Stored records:
■ ■ ■ ■
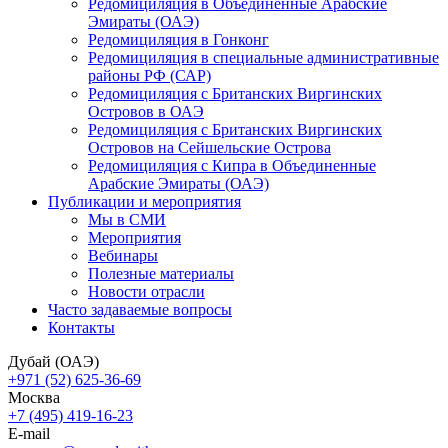
Редомициляция в Объединенные Арабские
Эмираты (ОАЭ)
Редомициляция в Гонконг
Редомициляция в специальные административные
районы РФ (САР)
Редомициляция с Британских Виргинских
Островов в ОАЭ
Редомициляция с Британских Виргинских
Островов на Сейшельские Острова
Редомициляция с Кипра в Объединенные
Арабские Эмираты (ОАЭ)
Публикации и мероприятия
Мы в СМИ
Мероприятия
Вебинары
Полезные материалы
Новости отрасли
Часто задаваемые вопросы
Контакты
Дубай (ОАЭ)
+971 (52) 625-36-69
Москва
+7 (495) 419-16-23
E-mail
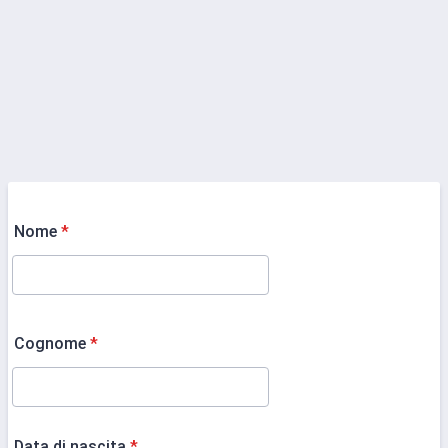
Nome
*
Cognome
*
Data di nascita
*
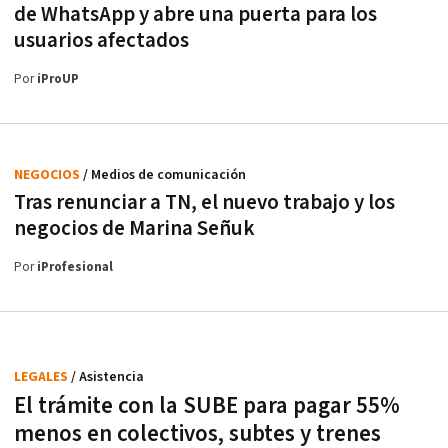
de WhatsApp y abre una puerta para los
usuarios afectados
Por
iProUP
NEGOCIOS
/ Medios de comunicación
Tras renunciar a TN, el nuevo trabajo y los
negocios de Marina Señuk
Por
iProfesional
LEGALES
/ Asistencia
El trámite con la SUBE para pagar 55%
menos en colectivos, subtes y trenes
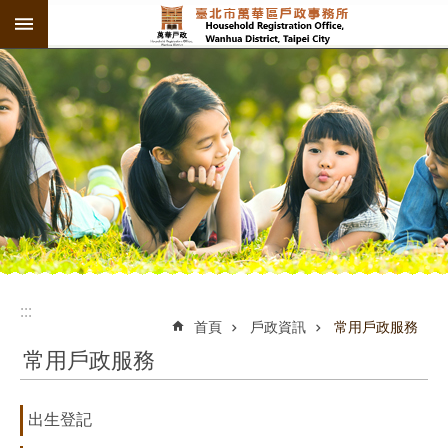
:::
跳到主要內容區塊
:::
:::
首頁
戶政資訊
常用戶政服務
常用戶政服務
出生登記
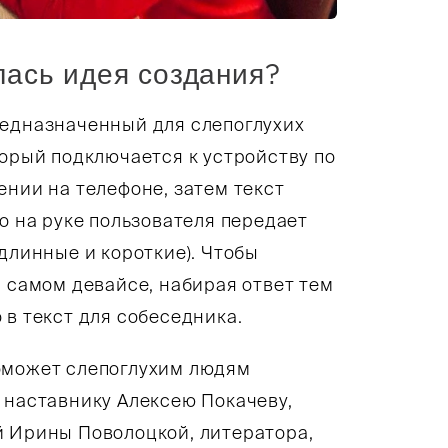
лась идея создания?
редназначенный для слепоглухих
торый подключается к устройству по
ении на телефоне, затем текст
о на руке пользователя передает
длинные и короткие). Чтобы
а самом девайсе, набирая ответ тем
 в текст для собеседника.
оможет слепоглухим людям
 наставнику Алексею Покачеву,
й Ирины Поволоцкой, литератора,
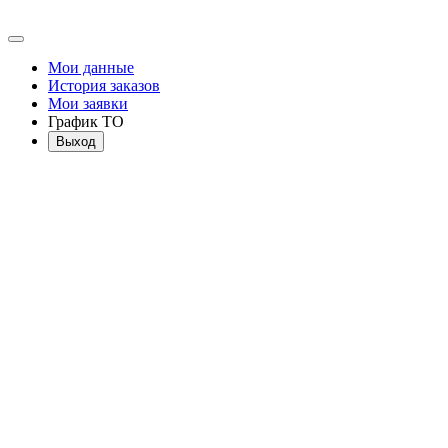
Мои данные
История заказов
Мои заявки
График ТО
Выход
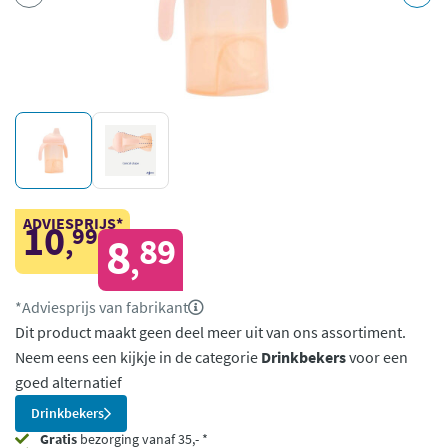
ADVIESPRIJS*
10
99
,
8
89
,
*Adviesprijs van fabrikant
Dit product maakt geen deel meer uit van ons assortiment.
Neem eens een kijkje in de categorie
Drinkbekers
voor een
goed alternatief
Drinkbekers
Gratis
bezorging vanaf 35,- *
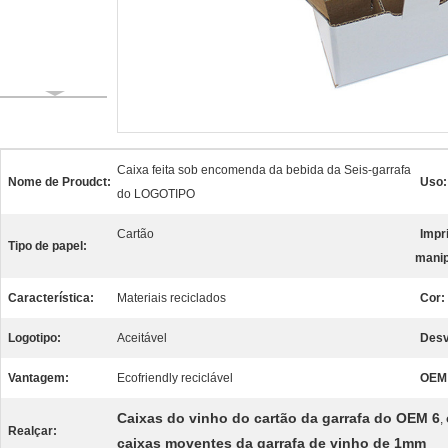
Caixa feita sob encomenda da bebida da Seis-garrafa
Nome de Proudct:
Uso:
do LOGOTIPO
Cartão
Impr
Tipo de papel:
manip
Característica:
Materiais reciclados
Cor:
Logotipo:
Aceitável
Desv
Vantagem:
Ecofriendly reciclável
OEM
Caixas do vinho do cartão da garrafa do OEM 6
,
Realçar:
caixas moventes da garrafa de vinho de 1mm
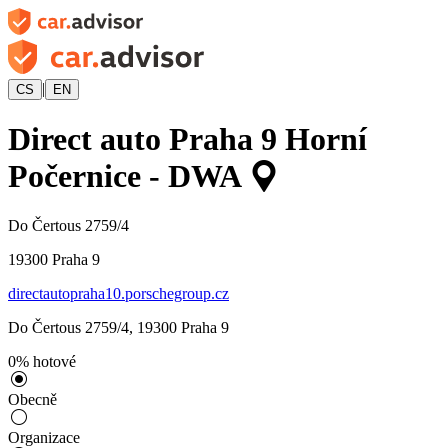
|
CS
EN
Direct auto Praha 9 Horní
Počernice - DWA
Do Čertous 2759/4
19300
Praha 9
directautopraha10.porschegroup.cz
Do Čertous 2759/4
,
19300
Praha 9
0
%
hotové
Obecně
Organizace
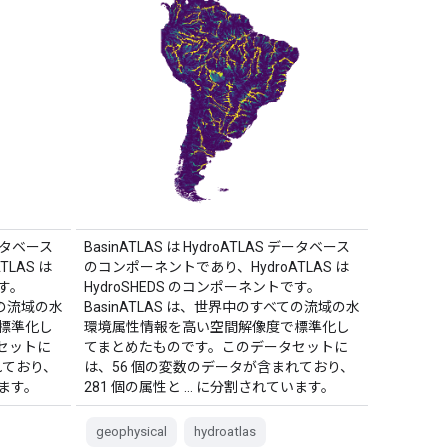
データベース
BasinATLAS は HydroATLAS データベース
LAS は
のコンポーネントであり、HydroATLAS は
です。
HydroSHEDS のコンポーネントです。
ての流域の水
BasinATLAS は、世界中のすべての流域の水
標準化し
環境属性情報を高い空間解像度で標準化し
セットに
てまとめたものです。このデータセットに
れており、
は、56 個の変数のデータが含まれており、
います。
281 個の属性と … に分割されています。
geophysical
hydroatlas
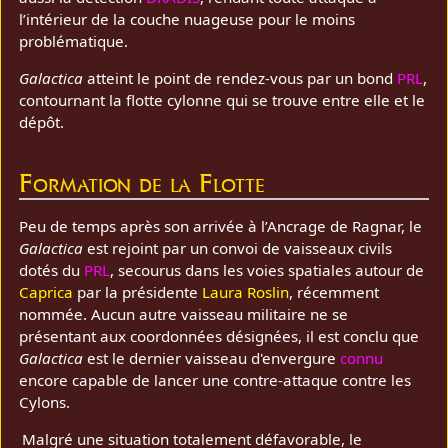
l’intérieur de la couche nuageuse pour le moins
problématique.
Galactica
atteint le point de rendez‑vous par un bond
PRL
,
contournant la flotte cylonne qui se trouve entre elle et le
dépôt.
Formation de la Flotte
Peu de temps après son arrivée à l’Ancrage de Ragnar, le
Galactica
est rejoint par un convoi de vaisseaux civils
dotés du
PRL
, secourus dans les voies spatiales autour de
Caprica
par la présidente
Laura Roslin
, récemment
nommée. Aucun autre vaisseau militaire ne se
présentant aux coordonnées désignées, il est conclu que
Galactica
est le dernier vaisseau d'envergure
connu
encore capable de lancer une contre‑attaque contre les
Cylons.
Malgré une situation totalement défavorable, le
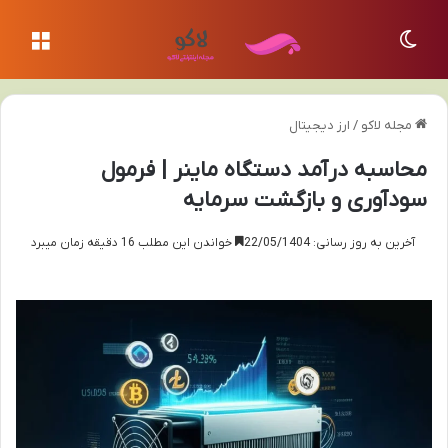
تغییر پوسته
منو
مجله لاکو
/
ارز دیجیتال
محاسبه درآمد دستگاه ماینر | فرمول
سودآوری و بازگشت سرمایه
آخرین به روز رسانی: 22/05/1404
خواندن این مطلب 16 دقیقه زمان میبرد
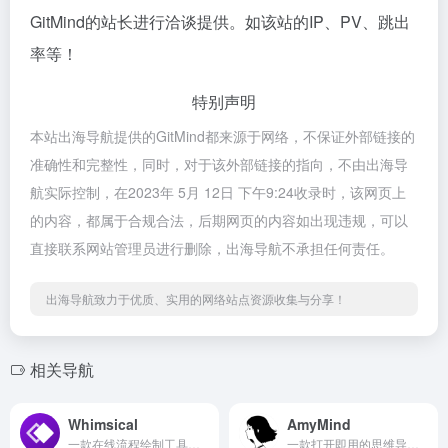
GitMind的站长进行洽谈提供。如该站的IP、PV、跳出
率等！
特别声明
本站出海导航提供的GitMind都来源于网络，不保证外部链接的
准确性和完整性，同时，对于该外部链接的指向，不由出海导
航实际控制，在2023年 5月 12日 下午9:24收录时，该网页上
的内容，都属于合规合法，后期网页的内容如出现违规，可以
直接联系网站管理员进行删除，出海导航不承担任何责任。
出海导航致力于优质、实用的网络站点资源收集与分享！
相关导航
Whimsical
AmyMind
一款在线流程绘制工具，只需要一个浏览器就随时随地绘制精美的流程图
一款打开即用的思维导图和画板在线工具。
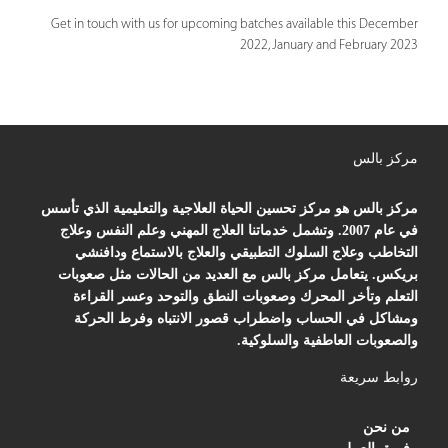
Get in touch with us for upcoming batches available this December
2022, January and February 2023
مركز بالس
مركز بالس هو مركز تحسين الحياة العلاجية والتعليمية الذي تأسس
في عام 2007. وتشمل خدماتنا العلاج المهني وعلم النفس وعلاج
التخاطب وعلاج السلوك التطبيقي والعلاج بالاستماع ودافنشي
بريكس. يتعامل مركز بالس مع العديد من الحالات مثل صعوبات
التعلم وتأخر المحرك وصعوبات النطق والتوحد وعسر القراءة
ومشاكل في الحساب واضطراب قصور الانتباه وفرط الحركة
والصعوبات العاطفية والسلوكية.
روابط سريعة
من نحن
■ ■ ■ ■
» **Activity**
Give the number of lines in the entries above that include the string "vinho". No other output is expected.

» **Response area**
2